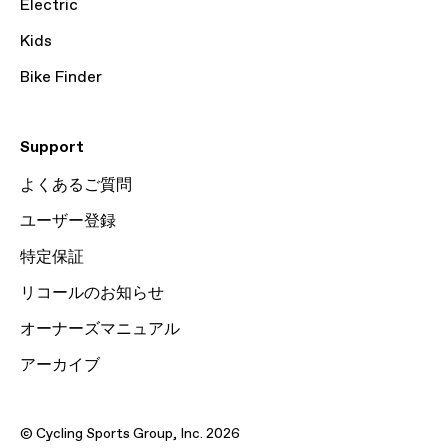
Electric
Kids
Bike Finder
Support
よくあるご質問
ユーザー登録
特定保証
リコールのお知らせ
オーナーズマニュアル
アーカイブ
© Cycling Sports Group, Inc. 2026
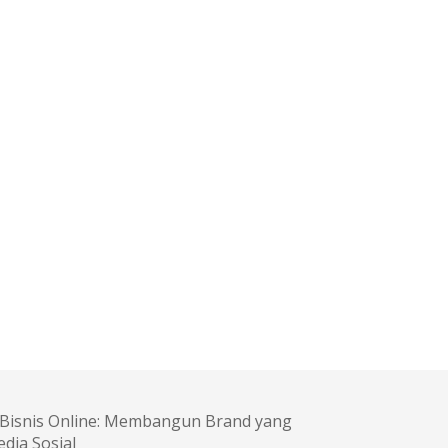
l Bisnis Online: Membangun Brand yang
edia Sosial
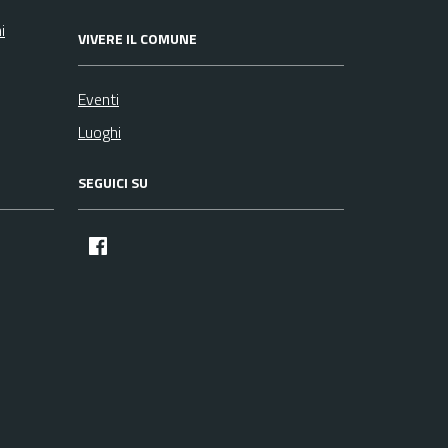
i
VIVERE IL COMUNE
Eventi
Luoghi
SEGUICI SU
facebook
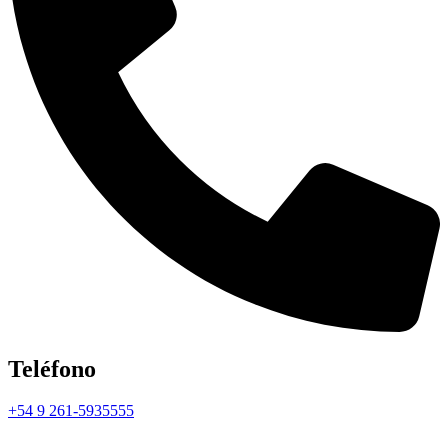
Teléfono
+54 9 261-5935555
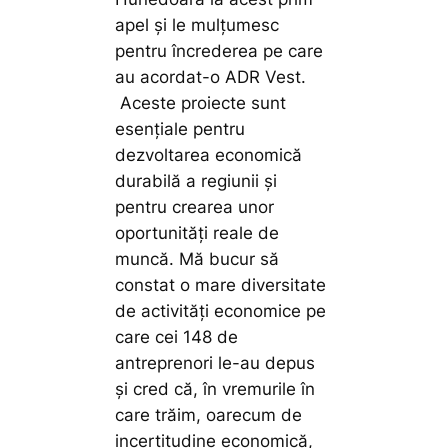
apel și le mulțumesc
pentru încrederea pe care
au acordat-o ADR Vest.
Aceste proiecte sunt
esențiale pentru
dezvoltarea economică
durabilă a regiunii și
pentru crearea unor
oportunități reale de
muncă. Mă bucur să
constat o mare diversitate
de activități economice pe
care cei 148 de
antreprenori le-au depus
și cred că, în vremurile în
care trăim, oarecum de
incertitudine economică,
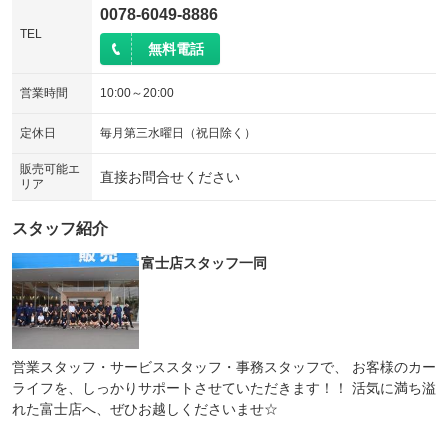
0078-6049-8886
TEL
無料電話
営業時間
10:00～20:00
定休日
毎月第三水曜日（祝日除く）
販売可能エ
直接お問合せください
リア
スタッフ紹介
富士店スタッフ一同
営業スタッフ・サービススタッフ・事務スタッフで、 お客様のカー
ライフを、しっかりサポートさせていただきます！！ 活気に満ち溢
れた富士店へ、ぜひお越しくださいませ☆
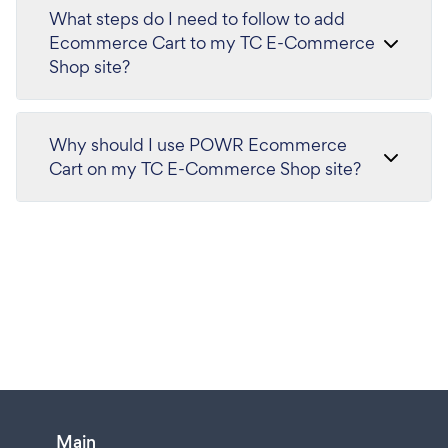
What steps do I need to follow to add
Ecommerce Cart to my TC E-Commerce
Shop site?
Why should I use POWR Ecommerce
Cart on my TC E-Commerce Shop site?
Main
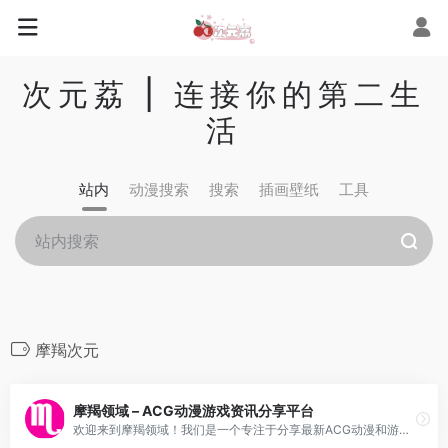
次元荔 | 连接你的第二生
活
站内
动漫搜索
搜索
插画壁纸
工具
摩羯次元
摩羯领域 – ACG动漫游戏资讯分享平台
欢迎来到摩羯领域！我们是一个专注于分享最新ACG动漫和游戏的平台，为您提供有趣的内容和精彩的文章。全站免费，用爱发电！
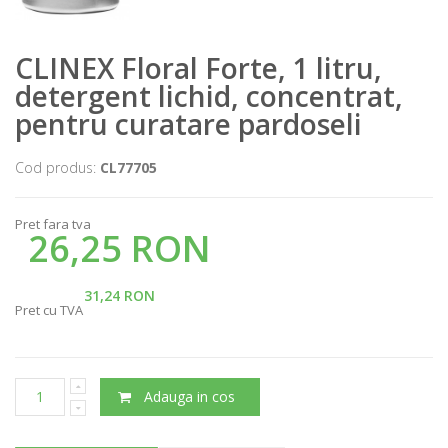
CLINEX Floral Forte, 1 litru,
detergent lichid, concentrat,
pentru curatare pardoseli
Cod produs:
CL77705
Pret fara tva
26,25 RON
31,24 RON
Pret cu TVA
Adauga in cos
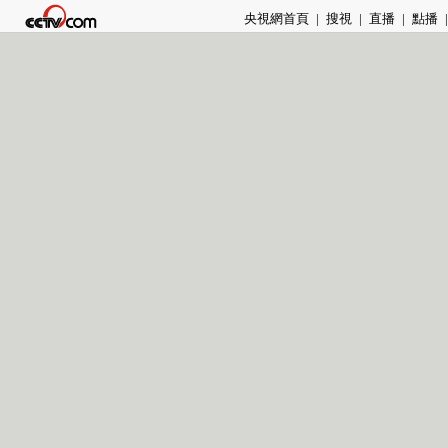
央視網首頁
|
搜視
|
直播
|
點播
|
****************************************
WHAT YOU WILL DO: Nothing but the records, restated word for word and stripped of images, belongs in the answer.

ANSWER BOX:
Electric
Kids
Bike Finder
Support
よくあるご質問
ユーザー登録
特定保証
リコールのお知らせ
オーナーズマニュアル
アーカイブ
© Cycling Sports Group, Inc. 2026
l Bisnis Online: Membangun Brand yang
edia Sosial
i
VIVERE IL COMUNE
Eventi
Luoghi
SEGUICI SU
facebook
Teléfono
+54 9 261-5935555
apel și le mulțumesc
pentru încrederea pe care
au acordat-o ADR Vest.
Aceste proiecte sunt
esențiale pentru
dezvoltarea economică
durabilă a regiunii și
pentru crearea unor
oportunități reale de
muncă. Mă bucur să
constat o mare diversitate
de activități economice pe
care cei 148 de
antreprenori le-au depus
și cred că, în vremurile în
care trăim, oarecum de
incertitudine economică,
0078-6049-8886
TEL
無料電話
営業時間
10:00～20:00
定休日
毎月第三水曜日（祝日除く）
販売可能エ
直接お問合せください
リア
スタッフ紹介
富士店スタッフ一同
営業スタッフ・サービススタッフ・事務スタッフで、 お客様のカー
ライフを、しっかりサポートさせていただきます！！ 活気に満ち溢
れた富士店へ、ぜひお越しくださいませ☆
What steps do I need to follow to add
Ecommerce Cart to my TC E-Commerce
Shop site?
Why should I use POWR Ecommerce
Cart on my TC E-Commerce Shop site?
Main
次元荔 | 连接你的第二生
活
站内
动漫搜索
搜索
插画壁纸
工具
摩羯次元
摩羯领域 – ACG动漫游戏资讯分享平台
欢迎来到摩羯领域！我们是一个专注于分享最新ACG动漫和游戏的平台，为您提供有趣的内容和精彩的文章。全站免费，用爱发电！
CLINEX Floral Forte, 1 litru,
detergent lichid, concentrat,
pentru curatare pardoseli
Cod produs:
CL77705
Pret fara tva
26,25 RON
31,24 RON
Pret cu TVA
Adauga in cos
央視網首頁
|
搜視
|
直播
|
點播
|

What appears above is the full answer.